Jaime waited, expecting her to crow over him and call him a coward at the very worst. But she stared down at her hands for a moment, almost shyly, before looking up at him again with something that he would have called respect had he not been speaking to a Stark.
'It was at the siege of Casterly Rock,' she said, 'after the walls collapsed…after the dragons came. I was charging into the breach after His Grace for what felt like the fifteenth time that morning. You were perhaps – ten feet away? It was in a narrow hallway. There was hardly any room to move at all – two men could barely walk abreast. The corpses underfoot didn't help either, of course. You were at the far end…and Ser Barristan came at you. He moved so quickly that I thought the Faceless God had sent him, to take you to the Night Lands. But you were quicker. You chopped Ser Barristan's sword in half like it was made of paper. The force of it knocked him to the ground like a sack of potatoes. He was winded. He was utterly helpless. You could have killed him in a dozen different ways, but you didn't. You just left him there, and walked away from him…I've always wanted to ask you why.'
'Have you?' Jaime snapped, convinced that she was mocking him, 'and why, may I ask, didn't you point His Grace in my direction the moment you saw me?'
'I wanted to kill you myself,' Lady Arya shrugged.
Jaime laughed uproariously.
'Really?' he guffawed, 'is that how they say 'I was too shit scared' in the North?'
'Fuck yourself, Lannister,' Lady Arya sighed.
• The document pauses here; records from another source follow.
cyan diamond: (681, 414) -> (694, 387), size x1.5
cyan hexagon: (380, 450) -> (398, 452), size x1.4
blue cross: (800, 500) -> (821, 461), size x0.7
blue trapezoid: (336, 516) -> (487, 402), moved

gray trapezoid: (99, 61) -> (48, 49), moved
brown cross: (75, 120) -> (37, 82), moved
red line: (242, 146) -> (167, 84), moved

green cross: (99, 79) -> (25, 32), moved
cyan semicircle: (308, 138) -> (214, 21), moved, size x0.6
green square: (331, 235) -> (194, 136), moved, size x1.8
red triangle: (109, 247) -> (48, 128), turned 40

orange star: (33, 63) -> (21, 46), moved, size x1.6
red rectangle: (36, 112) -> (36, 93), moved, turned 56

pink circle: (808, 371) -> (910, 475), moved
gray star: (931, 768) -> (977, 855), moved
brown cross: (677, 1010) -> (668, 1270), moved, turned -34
'It's surprisingly difficult to do when you're missing your good hand,' Jaime sighed in return, surprised, and a little disappointed, that his words hadn't angered her.
'That doesn't seem very likely,' she continued, cocking an eyebrow at him, 'after learning to fight left-handed, fucking left-handed must be a breeze.'
'Not at all. The former was much easier to learn than the latter.'
Lady Arya's gaze flickered from his face, to his stump, and back again, as though she were seeing the lie.
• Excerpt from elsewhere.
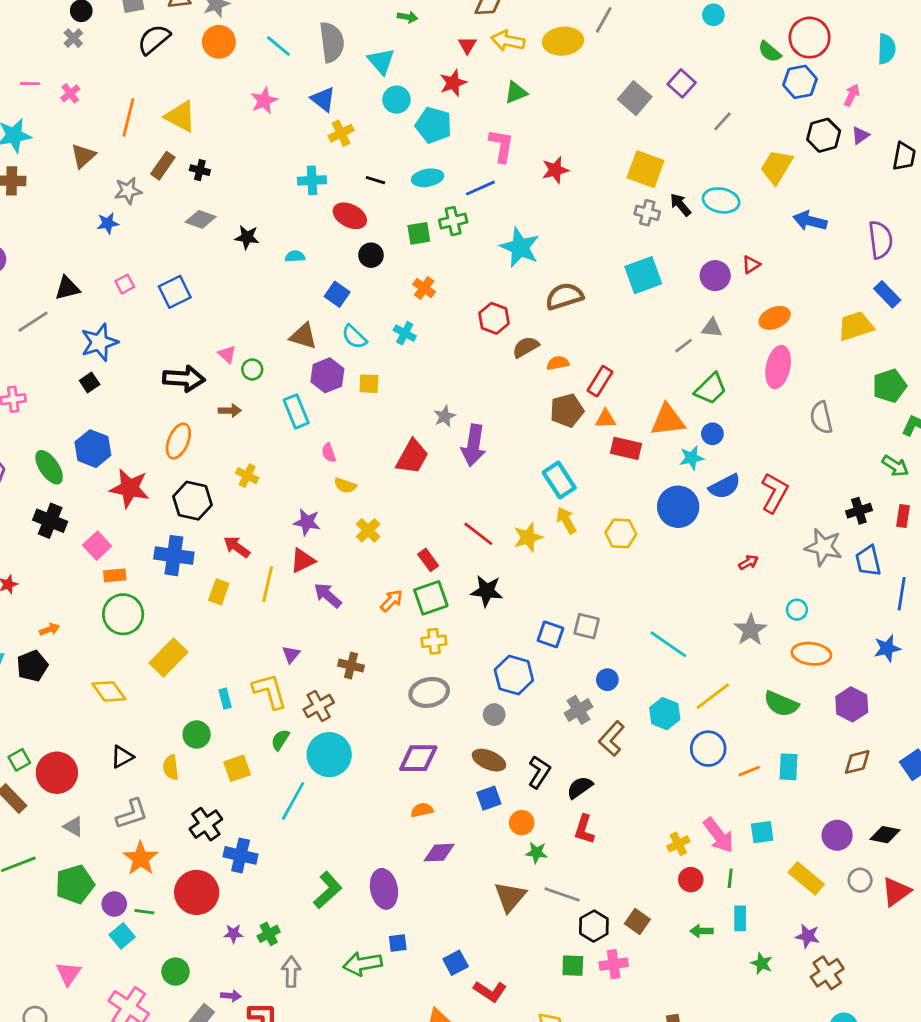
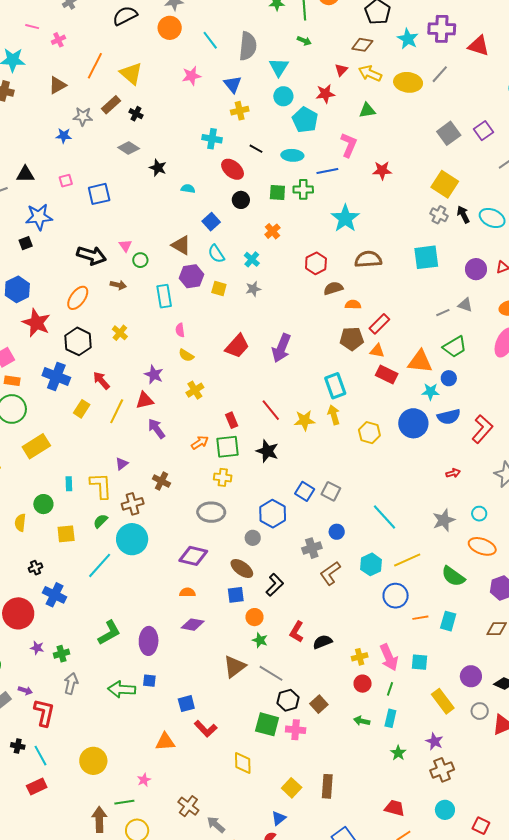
gray star: (445, 416) -> (253, 289), moved
black semicircle: (580, 787) -> (322, 642), moved
black cross: (206, 824) -> (36, 568), size x0.6
green square: (573, 966) -> (267, 724), size x1.4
She did not pursue it, and he was grateful for it.
'Why didn't you kill Ser Barristan?' she repeated softly.
Jaime's first instinct was to tell her to mind her own fucking business. His second was to pay his first no mind.
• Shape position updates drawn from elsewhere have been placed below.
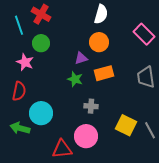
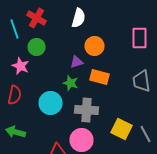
white semicircle: (101, 14) -> (78, 18), moved
pink rectangle: (144, 34) -> (140, 38), turned 45
orange rectangle: (104, 73) -> (100, 77), turned 30
gray cross: (91, 106) -> (86, 110), size x1.6
cyan circle: (41, 113) -> (50, 103), moved

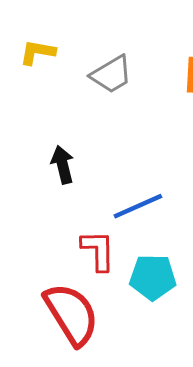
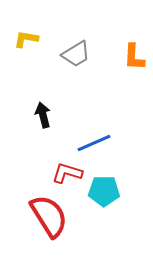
red L-shape: (98, 250) -> (67, 173), turned -72

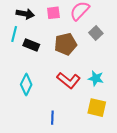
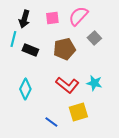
black arrow: (25, 14) -> (24, 19), turned 96
yellow square: (97, 108) -> (78, 112), moved, turned -30
blue line: (52, 118) -> (51, 122), turned -56

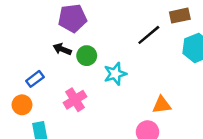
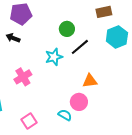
black line: (149, 35) -> (80, 47), moved
green circle: (87, 56) -> (67, 29), moved

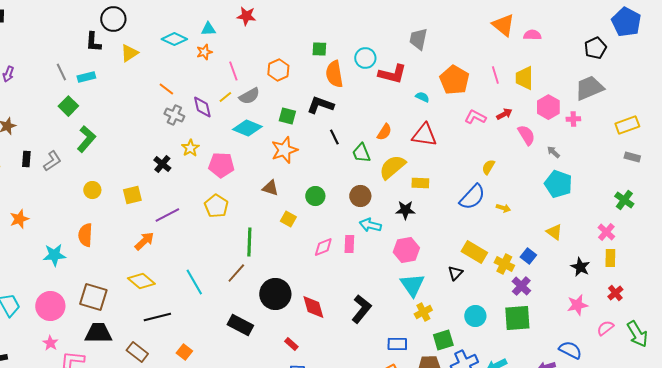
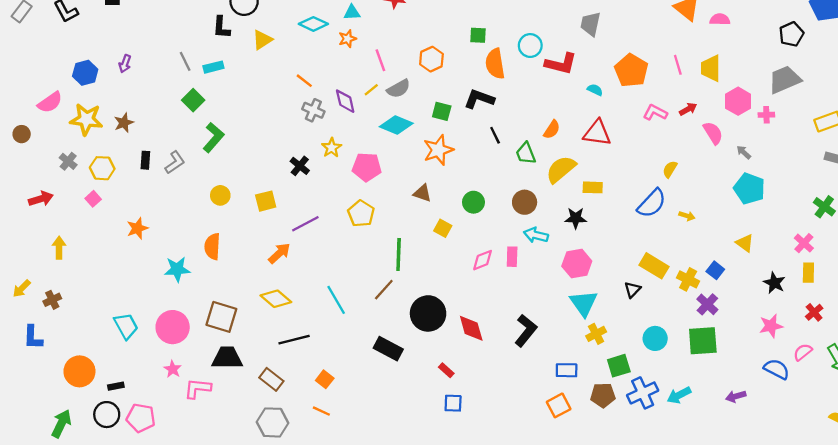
blue semicircle: (570, 350) -> (777, 369), moved

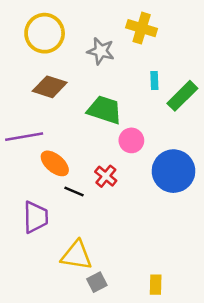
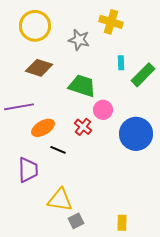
orange ellipse: (55, 163) -> (43, 128), turned -70
red cross: (106, 176) -> (83, 127), moved

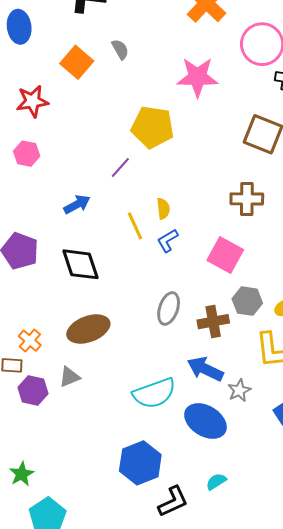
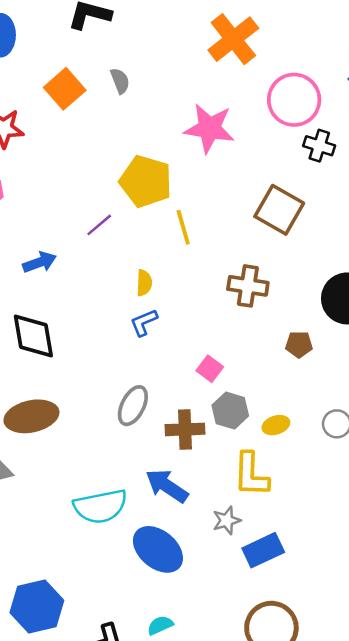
yellow line: (135, 226) -> (183, 227), moved
pink square: (225, 255) -> (210, 369), moved, size x0.6
gray star: (239, 390) -> (227, 520), moved
blue hexagon: (140, 463) -> (37, 607), moved

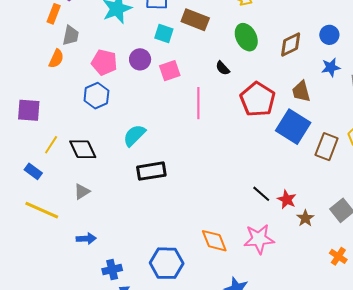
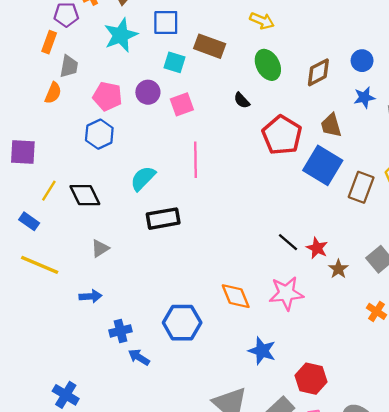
pink line: (198, 103) -> (196, 160), moved
gray triangle: (82, 192) -> (100, 248), moved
'When I was a boy,' Jaime said, 'we lived through our own Age of Heroes. The days of Ser Gerold Hightower and Prince Lewyn Martell; of Ser Arthur Dayne, the Sword of the Morning; of Ser Jonothon Darry and Ser Oswell Whent, and yes, of Ser Barristan fucking Selmy; the days when it didn't matter how many coins you had in your pocket or how many times you'd fucked my sister; only what you could do with your blade and your body; the life you could create in taking life. It was its own kind of beauty; its own kind of…perfection. It was its own way – the only way – of being alive. Wearing white plate meant something, then. It was the foundation of beauty and life and perfection. It was the foundation of everything that was right. So yes, I spared Ser Barristan instead of cutting off his venerable white head, because…because he was a part of that, some part…I spared him because he is all that is left.'
The girl's face was wonder and recognition and fear as he spoke.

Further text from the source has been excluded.